Fingerprinting

The following functions calculate a hashsum over nodes, relationships or the entire graph. It takes into account all properties, node labels and relationship types.

The algorithm used for hashing may change between APOC versions. It is therefore only possible to compare the hashing results of two entities/graphs from the same graph, or from different graphs using the same apoc version.

The hashsum of a graph first calculates the hashsum for each node. The resulting hashsum list is ordered, and for each node the hashsum for all relationships and their end nodes are added. Internal ids are not included in the hashsum.

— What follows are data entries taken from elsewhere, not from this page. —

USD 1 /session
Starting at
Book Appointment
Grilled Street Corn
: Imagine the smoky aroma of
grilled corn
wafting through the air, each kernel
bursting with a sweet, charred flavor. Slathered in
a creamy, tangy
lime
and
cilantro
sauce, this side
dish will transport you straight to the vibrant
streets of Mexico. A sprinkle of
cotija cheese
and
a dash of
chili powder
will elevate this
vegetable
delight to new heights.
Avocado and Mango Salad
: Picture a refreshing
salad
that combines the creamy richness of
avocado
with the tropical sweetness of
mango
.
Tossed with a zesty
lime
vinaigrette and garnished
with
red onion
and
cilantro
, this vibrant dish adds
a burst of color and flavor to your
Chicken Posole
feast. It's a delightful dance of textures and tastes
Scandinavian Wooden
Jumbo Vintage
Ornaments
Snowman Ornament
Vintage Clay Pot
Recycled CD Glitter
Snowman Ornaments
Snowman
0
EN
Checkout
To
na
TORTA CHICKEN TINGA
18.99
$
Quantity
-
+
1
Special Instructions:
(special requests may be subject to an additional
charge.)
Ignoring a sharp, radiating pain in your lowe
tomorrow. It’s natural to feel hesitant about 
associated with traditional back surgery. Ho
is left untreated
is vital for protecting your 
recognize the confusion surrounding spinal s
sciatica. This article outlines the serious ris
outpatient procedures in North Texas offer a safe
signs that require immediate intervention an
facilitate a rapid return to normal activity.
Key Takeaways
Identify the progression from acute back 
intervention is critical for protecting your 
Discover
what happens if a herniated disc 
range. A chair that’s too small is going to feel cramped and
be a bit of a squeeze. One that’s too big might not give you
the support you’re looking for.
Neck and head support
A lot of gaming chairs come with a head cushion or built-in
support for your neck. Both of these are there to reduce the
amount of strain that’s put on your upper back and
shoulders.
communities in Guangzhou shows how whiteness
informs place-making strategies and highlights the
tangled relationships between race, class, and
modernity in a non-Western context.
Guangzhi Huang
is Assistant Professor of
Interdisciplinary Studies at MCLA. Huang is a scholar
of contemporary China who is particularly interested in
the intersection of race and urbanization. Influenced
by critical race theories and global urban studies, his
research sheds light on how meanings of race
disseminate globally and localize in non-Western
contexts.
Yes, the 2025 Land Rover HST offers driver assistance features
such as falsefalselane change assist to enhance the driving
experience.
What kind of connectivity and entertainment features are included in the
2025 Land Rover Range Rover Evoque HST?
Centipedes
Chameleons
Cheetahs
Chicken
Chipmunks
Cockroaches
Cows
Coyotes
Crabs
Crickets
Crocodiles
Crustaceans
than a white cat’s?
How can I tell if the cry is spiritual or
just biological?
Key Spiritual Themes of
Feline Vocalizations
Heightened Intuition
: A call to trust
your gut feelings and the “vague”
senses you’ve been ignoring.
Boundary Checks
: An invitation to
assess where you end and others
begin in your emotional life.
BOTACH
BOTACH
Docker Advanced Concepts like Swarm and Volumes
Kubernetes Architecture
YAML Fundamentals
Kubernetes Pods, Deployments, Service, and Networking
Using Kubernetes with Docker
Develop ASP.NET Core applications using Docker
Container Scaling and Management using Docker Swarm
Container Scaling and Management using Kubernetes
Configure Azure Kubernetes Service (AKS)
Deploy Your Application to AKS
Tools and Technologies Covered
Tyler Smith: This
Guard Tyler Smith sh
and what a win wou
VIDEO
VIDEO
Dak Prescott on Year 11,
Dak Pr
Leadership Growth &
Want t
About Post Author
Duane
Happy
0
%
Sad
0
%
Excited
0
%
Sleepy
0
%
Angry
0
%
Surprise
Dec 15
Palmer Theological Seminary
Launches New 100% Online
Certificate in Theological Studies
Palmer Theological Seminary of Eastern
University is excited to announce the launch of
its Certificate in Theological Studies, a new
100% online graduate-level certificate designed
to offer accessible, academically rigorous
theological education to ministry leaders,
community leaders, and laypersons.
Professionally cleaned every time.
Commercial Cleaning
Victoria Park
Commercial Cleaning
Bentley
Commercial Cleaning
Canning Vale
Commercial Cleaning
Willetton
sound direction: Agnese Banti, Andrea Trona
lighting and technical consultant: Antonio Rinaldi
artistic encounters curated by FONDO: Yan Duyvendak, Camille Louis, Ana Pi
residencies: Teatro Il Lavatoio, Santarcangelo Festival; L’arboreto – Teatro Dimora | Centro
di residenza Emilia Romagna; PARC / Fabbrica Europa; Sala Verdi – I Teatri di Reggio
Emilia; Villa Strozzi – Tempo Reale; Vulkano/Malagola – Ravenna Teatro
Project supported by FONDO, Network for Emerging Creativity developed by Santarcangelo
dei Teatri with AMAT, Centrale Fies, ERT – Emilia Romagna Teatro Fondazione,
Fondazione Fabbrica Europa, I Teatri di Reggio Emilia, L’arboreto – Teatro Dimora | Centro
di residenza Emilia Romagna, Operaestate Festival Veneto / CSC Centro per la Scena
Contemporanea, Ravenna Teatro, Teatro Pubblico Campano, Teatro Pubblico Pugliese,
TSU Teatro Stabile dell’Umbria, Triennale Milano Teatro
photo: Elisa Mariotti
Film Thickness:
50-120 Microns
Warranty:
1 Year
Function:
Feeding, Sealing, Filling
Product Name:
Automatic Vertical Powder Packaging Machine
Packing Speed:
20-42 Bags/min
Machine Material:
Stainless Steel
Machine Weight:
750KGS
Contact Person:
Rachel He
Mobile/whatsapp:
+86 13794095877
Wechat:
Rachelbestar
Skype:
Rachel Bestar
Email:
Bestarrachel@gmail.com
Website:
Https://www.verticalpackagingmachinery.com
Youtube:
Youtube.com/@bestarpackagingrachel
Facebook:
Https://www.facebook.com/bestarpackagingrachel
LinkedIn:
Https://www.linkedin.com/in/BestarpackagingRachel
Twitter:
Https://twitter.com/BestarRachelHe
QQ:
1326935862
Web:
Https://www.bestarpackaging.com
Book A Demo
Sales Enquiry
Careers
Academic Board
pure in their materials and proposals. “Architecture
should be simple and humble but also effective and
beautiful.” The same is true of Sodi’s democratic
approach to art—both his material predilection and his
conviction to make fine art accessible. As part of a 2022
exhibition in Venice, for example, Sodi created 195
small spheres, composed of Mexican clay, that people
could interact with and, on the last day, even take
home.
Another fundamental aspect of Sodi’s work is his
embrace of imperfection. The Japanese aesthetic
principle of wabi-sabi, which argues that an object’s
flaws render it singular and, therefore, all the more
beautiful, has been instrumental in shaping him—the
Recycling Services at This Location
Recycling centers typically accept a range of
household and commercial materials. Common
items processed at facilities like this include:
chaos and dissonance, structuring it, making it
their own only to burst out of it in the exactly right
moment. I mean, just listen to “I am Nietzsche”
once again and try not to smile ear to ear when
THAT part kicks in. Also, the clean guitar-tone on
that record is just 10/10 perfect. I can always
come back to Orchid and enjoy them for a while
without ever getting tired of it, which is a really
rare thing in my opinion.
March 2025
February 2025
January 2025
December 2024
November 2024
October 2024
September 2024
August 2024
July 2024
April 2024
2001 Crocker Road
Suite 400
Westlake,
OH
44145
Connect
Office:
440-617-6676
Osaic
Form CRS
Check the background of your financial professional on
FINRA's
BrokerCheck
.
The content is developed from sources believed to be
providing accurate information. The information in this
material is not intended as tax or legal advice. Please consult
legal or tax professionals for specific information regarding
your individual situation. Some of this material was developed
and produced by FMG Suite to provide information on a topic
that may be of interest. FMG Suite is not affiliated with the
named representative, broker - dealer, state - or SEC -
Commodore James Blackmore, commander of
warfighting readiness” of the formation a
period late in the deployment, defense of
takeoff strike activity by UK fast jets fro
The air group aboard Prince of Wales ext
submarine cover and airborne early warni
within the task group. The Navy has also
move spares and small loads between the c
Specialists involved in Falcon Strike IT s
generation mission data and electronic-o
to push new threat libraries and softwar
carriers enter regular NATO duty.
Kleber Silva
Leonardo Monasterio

It is also possible to supply a list of propertyKeys which should be ignored on all nodes. This can be useful when storing properties, such as created=timestamp() that should be ignored.

Function name Description

apoc.hashing.fingerprint(object ANY, excludedPropertyKeys LIST<STRING>)

calculates a MD5 checksum over a NODE or RELATIONSHIP (identical entities share the same checksum). Unsuitable for cryptographic use-cases.

apoc.hashing.fingerprinting(object ANY, config MAP<STRING, ANY>)

calculates a MD5 checksum over a NODE or RELATIONSHIP (identical entities share the same checksum). Unlike apoc.hashing.fingerprint(), this function supports a number of config parameters. Unsuitable for cryptographic use-cases.

apoc.hashing.fingerprintGraph(propertyExcludes LIST<STRING>)

Calculates a MD5 checksum over the full graph. This function uses in-memory data structures. Unsuitable for cryptographic use-cases.

Configuration parameters

Table 1. apoc.hashing.fingerprinting configuration params
name type default description

digestAlgorithm

STRING

"MD5"

The algorithm used to compute the fingerprint. Supported values are: MD5, SHA-1, SHA-256

strategy

STRING

"LAZY"

Defines the filtering behaviour of nodes/relationships. Supported values are:

  • LAZY - does not include properties.

  • EAGER - includes all non-filtered properties.

nodeAllowMap

MAP<STRING, LIST<STRING>>

{}

Node label name mapped to a list of allowed properties for that label.

nodeDisallowMap

MAP<STRING, LIST<STRING>>

[]

Node label name mapped to a list of properties to ignore for that label.

relAllowMap

MAP<STRING, LIST<STRING>>

{}

Relationship type name mapped to a list of allowed properties for that type.

relDisallowMap

MAP<STRING, LIST<STRING>>

[]

Relationship type name mapped to a list of properties to ignore for that type.

mapAllowList

LIST<STRING>

[]

A list of allowed keys when the object being hashed is a map.

mapDisallowList

LIST<STRING>

[]

A list of keys to ignore when the object being hashed is a map.

allNodesAllowList

LIST<STRING>

[]

A list of globally allowed node properties

allNodesDisallowList

LIST<STRING>

[]

A list of globally ignored node properties.

allRelsAllowList

LIST<STRING>

[]

A list of globally allowed relationship properties.

allRelsDisallowList

LIST<STRING>

[]

A list of globally ignored relationship properties.

It is not possible to define both allow and disallow lists for the same entity type. Lists must consequently be either allowed or disallowed when setting the fingerprinting parameters for nodes, relationships, and maps.

Fingerprinting strategy

In case the properties defined in the configuration are not present on the node and/or relationship, it is possible to define how the fingerprinting procedure proceeds:

  • EAGER: includes all properties in the hashing if no allow/disallow lists are supplied.

  • LAZY: excludes all properties in the hashing if no allow/disallow lists are supplied.